See Fed. R. Civ. P. 41(a)(2) (giving the district court authority to impose “terms and conditions”
on a dismissal). Following the entry of judgment pursuant to the district court’s dismissal order,
the plaintiff took this appeal. He challenges the district court’s denial of remand and the
condition placed on the dismissal.
1
Because there was no class certification, the dismissal was without prejudice to the
putative class.
2
Denial of a motion to remand is an interlocutory order reviewable pursuant to district
court certification under 28 U.S.C. § 1292(b) or on appeal from a final judgment. See Sheeran v.
General Elec. Co., 593 F.2d 93, 97 (9th Cir. 1979). The plaintiff did not obtain district court
certification, and therefore cannot appeal directly from the order denying remand.2 He did,
however, obtain a final judgment when the court granted with prejudice his motion for voluntary
dismissal. See Druhan v. American Mut. Life Ins. Co., 166 F.3d 1324, – n.4 (11th Cir. 1999).
That judgment is not appealable, however, because it was obtained at the request of the plaintiff
and there is therefore no “case or controversy” in regard to it. See id. at –. We therefore lack
jurisdiction to hear any challenge to the district court’s denial of remand.
The condition imposed on the dismissal order is a more complex matter. In the order, the
district court retains jurisdiction to assess, upon the defendants’ motion, attorneys’ fees and costs
for this case against the plaintiff and his attorneys in the event that any of the plaintiff’s present
attorneys brings an action against the defendants in another forum.

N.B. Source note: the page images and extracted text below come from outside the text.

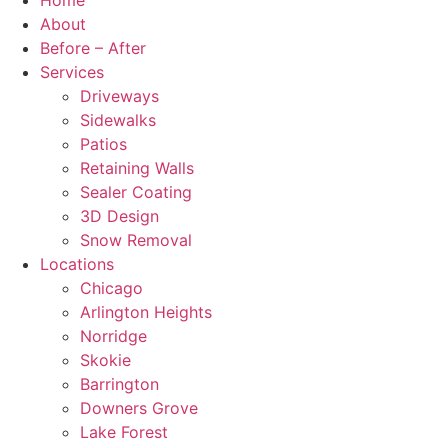
Home
About
Before – After
Services
Driveways
Sidewalks
Patios
Retaining Walls
Sealer Coating
3D Design
Snow Removal
Locations
Chicago
Arlington Heights
Norridge
Skokie
Barrington
Downers Grove
Lake Forest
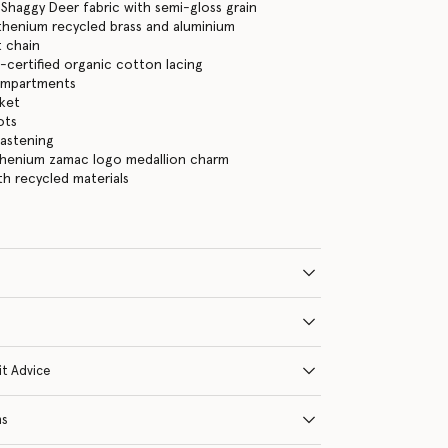
Shaggy Deer fabric with semi-gloss grain
thenium recycled brass and aluminium
 chain
certified organic cotton lacing
ompartments
cket
ots
fastening
thenium zamac logo medallion charm
ith recycled materials
it Advice
ns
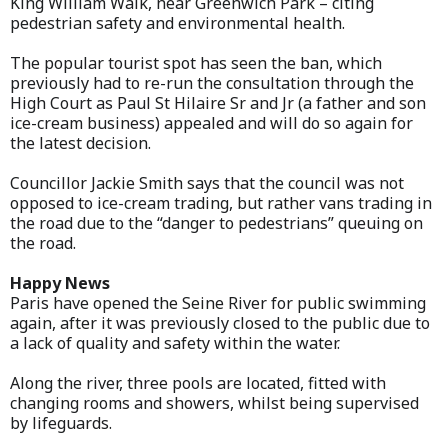
King William Walk, near Greenwich Park – citing
pedestrian safety and environmental health.
The popular tourist spot has seen the ban, which
previously had to re-run the consultation through the
High Court as Paul St Hilaire Sr and Jr (a father and son
ice-cream business) appealed and will do so again for
the latest decision.
Councillor Jackie Smith says that the council was not
opposed to ice-cream trading, but rather vans trading in
the road due to the “danger to pedestrians” queuing on
the road.
Happy News
Paris have opened the Seine River for public swimming
again, after it was previously closed to the public due to
a lack of quality and safety within the water.
Along the river, three pools are located, fitted with
changing rooms and showers, whilst being supervised
by lifeguards.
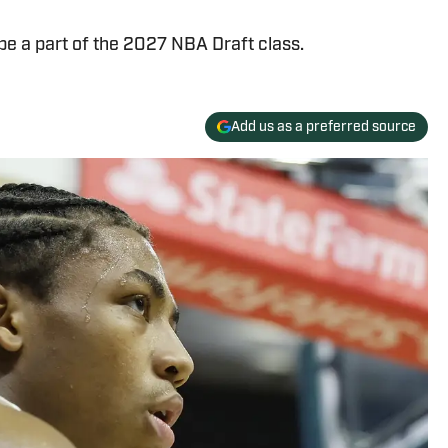
 be a part of the 2027 NBA Draft class.
Add us as a preferred source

The only basis for granting
such a motion would be as a sanction under Rule 11 of the Federal Rules of Civil Procedure.3
2
The plaintiff filed a motion for certification in the district court, but then filed a motion
for voluntary dismissal prior to obtaining a ruling on the motion for certification. The district
court, in granting the motion for voluntary dismissal, dismissed the motion for certification as
moot.
3
Under the American Rule, each party bears its own costs in litigation. There are
common law exceptions to this rule when an action is brought in bad faith, when a party wilfully
disobeys a court order, or when an action creates a “common fund” or “common benefit.” See
Alyeska Pipeline Serv. Co. v. Wilderness Soc’y, 421 U.S. 240, 257-59, 95 S.Ct. 1612, 1621-22,
44 L.Ed.2d 141 (1975). In addition, assessment of attorneys’ fees and costs may be authorized
by contract or statute. See Johnson Enters. of Jacksonville, Inc., v. FPL Group, Inc., 162 F.3d
1290, 1329 (11th Cir. 1998). None of the common law exceptions is applicable, there is no
relevant contractual provision, and the only statutory exception of any possible relevance is Rule
11.
3
See Fed. R. Civ. P. 11(c)(2) (stating that “attorneys’ fees and other expenses incurred” are an
appropriate form of sanction under the rule). By not imposing Rule 11 sanctions at the time the
case was dismissed, however, the district court implicitly held that such sanctions are not
appropriate in this case. Instead, the sanctions would serve as punishment for bringing a
subsequent lawsuit. This is an improper use of Rule 11. Rule 11 sanctions are properly applied
only to cases before the court, not to cases in other courts. If Rule 11 sanctions are warranted in
a subsequent lawsuit brought by the plaintiff or his attorneys, it is the job of the court hearing the
subsequent lawsuit – and not the court in this case – to impose such sanctions. Consequently,
the district court abused its discretion in retaining jurisdiction to assess attorneys’ fees and costs
against the plaintiff and his attorneys. Cf. Kokkonen v. Guardian Life Ins. Co. of Am., 511 U.S.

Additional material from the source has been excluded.